Pikiran kusut perlahan berurai, mengalir dalam deretan kata-kata seperti derai hujan yang baru saja turun tiada waktu jeda. Perlahan kata beralih kalimat membentuk makna, laksana sejuk air hujan penuh arti tanah lapang yang mulai kerontang.
Langkah beralih pergi menjauh, menemui dia yang terkapar di pinggiran jalan. Lamunan bagai kabut pagi buta di musim gemetar. Memelukmu di balik bayang, menanti datangmu mungkin cuma dalam mimpi.

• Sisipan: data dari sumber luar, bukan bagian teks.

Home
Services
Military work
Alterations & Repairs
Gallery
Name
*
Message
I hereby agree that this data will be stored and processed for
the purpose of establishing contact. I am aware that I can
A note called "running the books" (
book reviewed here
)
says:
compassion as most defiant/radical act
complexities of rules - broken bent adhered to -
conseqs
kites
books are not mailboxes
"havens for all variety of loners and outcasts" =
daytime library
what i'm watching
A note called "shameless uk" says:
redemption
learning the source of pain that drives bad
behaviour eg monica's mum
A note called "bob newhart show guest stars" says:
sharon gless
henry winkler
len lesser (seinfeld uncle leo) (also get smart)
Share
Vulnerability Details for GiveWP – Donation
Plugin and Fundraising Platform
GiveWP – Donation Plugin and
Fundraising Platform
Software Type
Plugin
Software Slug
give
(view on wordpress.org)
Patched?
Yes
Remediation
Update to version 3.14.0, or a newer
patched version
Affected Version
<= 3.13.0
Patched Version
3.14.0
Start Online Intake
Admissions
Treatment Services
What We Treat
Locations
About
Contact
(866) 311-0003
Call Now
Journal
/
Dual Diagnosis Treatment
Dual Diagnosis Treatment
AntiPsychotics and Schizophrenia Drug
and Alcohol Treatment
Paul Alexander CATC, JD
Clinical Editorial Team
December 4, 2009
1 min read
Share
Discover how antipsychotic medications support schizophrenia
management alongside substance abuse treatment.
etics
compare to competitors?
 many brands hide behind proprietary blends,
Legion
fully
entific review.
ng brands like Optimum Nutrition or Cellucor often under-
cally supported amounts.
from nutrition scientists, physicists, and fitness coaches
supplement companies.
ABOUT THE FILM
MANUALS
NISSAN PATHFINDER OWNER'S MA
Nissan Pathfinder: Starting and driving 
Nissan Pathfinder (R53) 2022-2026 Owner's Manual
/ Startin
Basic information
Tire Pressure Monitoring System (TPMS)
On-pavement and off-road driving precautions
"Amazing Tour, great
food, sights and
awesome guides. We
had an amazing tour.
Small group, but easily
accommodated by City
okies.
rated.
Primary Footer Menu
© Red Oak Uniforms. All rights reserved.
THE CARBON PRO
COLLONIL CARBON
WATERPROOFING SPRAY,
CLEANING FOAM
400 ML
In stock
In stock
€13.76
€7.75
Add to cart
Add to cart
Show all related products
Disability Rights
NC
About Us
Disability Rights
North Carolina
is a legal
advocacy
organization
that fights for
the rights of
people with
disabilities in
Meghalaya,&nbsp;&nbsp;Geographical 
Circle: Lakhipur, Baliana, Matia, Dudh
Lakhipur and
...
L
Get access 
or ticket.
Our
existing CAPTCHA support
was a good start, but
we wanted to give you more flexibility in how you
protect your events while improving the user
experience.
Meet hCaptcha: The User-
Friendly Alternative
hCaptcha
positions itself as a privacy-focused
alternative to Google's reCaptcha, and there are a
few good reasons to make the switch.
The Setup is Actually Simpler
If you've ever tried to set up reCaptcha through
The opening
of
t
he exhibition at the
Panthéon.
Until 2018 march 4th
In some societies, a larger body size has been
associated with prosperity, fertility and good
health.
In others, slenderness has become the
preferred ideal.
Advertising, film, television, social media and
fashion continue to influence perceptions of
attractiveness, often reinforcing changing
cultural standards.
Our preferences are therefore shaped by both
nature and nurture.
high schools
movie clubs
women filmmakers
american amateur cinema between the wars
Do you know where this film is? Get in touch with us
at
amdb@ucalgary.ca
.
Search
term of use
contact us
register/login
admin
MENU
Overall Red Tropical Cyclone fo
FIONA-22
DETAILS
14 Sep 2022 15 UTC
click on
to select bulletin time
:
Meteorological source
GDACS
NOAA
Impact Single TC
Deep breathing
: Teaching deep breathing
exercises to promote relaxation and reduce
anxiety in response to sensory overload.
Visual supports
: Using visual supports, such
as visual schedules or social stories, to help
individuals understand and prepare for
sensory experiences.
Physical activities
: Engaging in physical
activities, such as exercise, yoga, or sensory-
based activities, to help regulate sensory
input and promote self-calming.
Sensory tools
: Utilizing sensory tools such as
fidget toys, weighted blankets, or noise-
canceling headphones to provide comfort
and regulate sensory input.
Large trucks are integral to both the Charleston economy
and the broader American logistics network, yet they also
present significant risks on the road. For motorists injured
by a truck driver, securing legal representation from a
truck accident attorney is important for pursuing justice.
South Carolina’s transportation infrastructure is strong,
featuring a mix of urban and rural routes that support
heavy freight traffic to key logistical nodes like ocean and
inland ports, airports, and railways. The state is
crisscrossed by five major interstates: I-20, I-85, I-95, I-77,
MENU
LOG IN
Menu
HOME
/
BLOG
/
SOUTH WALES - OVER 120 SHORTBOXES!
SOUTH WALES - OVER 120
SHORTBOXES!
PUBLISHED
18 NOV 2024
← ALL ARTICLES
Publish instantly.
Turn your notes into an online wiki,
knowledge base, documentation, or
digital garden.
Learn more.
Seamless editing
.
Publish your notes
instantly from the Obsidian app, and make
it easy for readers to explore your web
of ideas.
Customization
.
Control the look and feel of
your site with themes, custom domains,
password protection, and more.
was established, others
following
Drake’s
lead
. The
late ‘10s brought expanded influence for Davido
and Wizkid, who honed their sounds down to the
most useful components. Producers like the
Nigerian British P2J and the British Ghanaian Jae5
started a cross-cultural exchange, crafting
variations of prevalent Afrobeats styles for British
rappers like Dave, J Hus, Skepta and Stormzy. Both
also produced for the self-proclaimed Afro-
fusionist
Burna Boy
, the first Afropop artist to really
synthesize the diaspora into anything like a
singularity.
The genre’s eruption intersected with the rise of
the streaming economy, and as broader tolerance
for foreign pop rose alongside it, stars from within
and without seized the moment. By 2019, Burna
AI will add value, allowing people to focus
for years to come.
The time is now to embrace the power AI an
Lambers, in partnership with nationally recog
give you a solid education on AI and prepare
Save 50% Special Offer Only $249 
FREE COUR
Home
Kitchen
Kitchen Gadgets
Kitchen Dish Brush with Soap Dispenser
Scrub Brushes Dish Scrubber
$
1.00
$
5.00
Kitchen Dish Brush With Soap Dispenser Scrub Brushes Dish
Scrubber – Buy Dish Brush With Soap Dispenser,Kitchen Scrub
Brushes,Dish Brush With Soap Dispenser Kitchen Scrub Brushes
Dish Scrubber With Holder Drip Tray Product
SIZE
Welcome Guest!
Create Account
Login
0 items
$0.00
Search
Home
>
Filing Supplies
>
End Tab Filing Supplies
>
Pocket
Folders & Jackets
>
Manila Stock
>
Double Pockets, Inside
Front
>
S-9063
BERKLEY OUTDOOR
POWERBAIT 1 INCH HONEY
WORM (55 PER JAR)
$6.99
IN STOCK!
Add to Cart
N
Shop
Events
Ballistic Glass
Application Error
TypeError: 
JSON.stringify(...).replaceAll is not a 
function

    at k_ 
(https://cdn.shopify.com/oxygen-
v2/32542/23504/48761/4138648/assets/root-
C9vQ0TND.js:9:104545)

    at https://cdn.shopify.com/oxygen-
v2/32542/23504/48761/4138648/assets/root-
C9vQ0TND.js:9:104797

Seperti itulah mata memerah, basah oleh air mata. Entah sedih, entah rindu. Entahlah. Yang jelas, jarak kabur oleh kenangan. Rindu menggunung hingga puncak getar.
Embun masih basah. Belum mencair oleh kecupan semilir pagi. Malam masih pekat. Jiwa masih bergetar. Entahlah.
Dari balik jendela, semburat senyum pagi belum sempurna. Masih samar-samar. Mimpi indah masih menemani lelap tidur panjang.
Kunanti kau di sini. Samar-samar dari balik jendela. Air hujan kaburkan pandangan. Jarak tak tentu, entah dekat entah kilometer jauhnya.
Jatuh sudah malam hari. Kau kunanti. Di sini!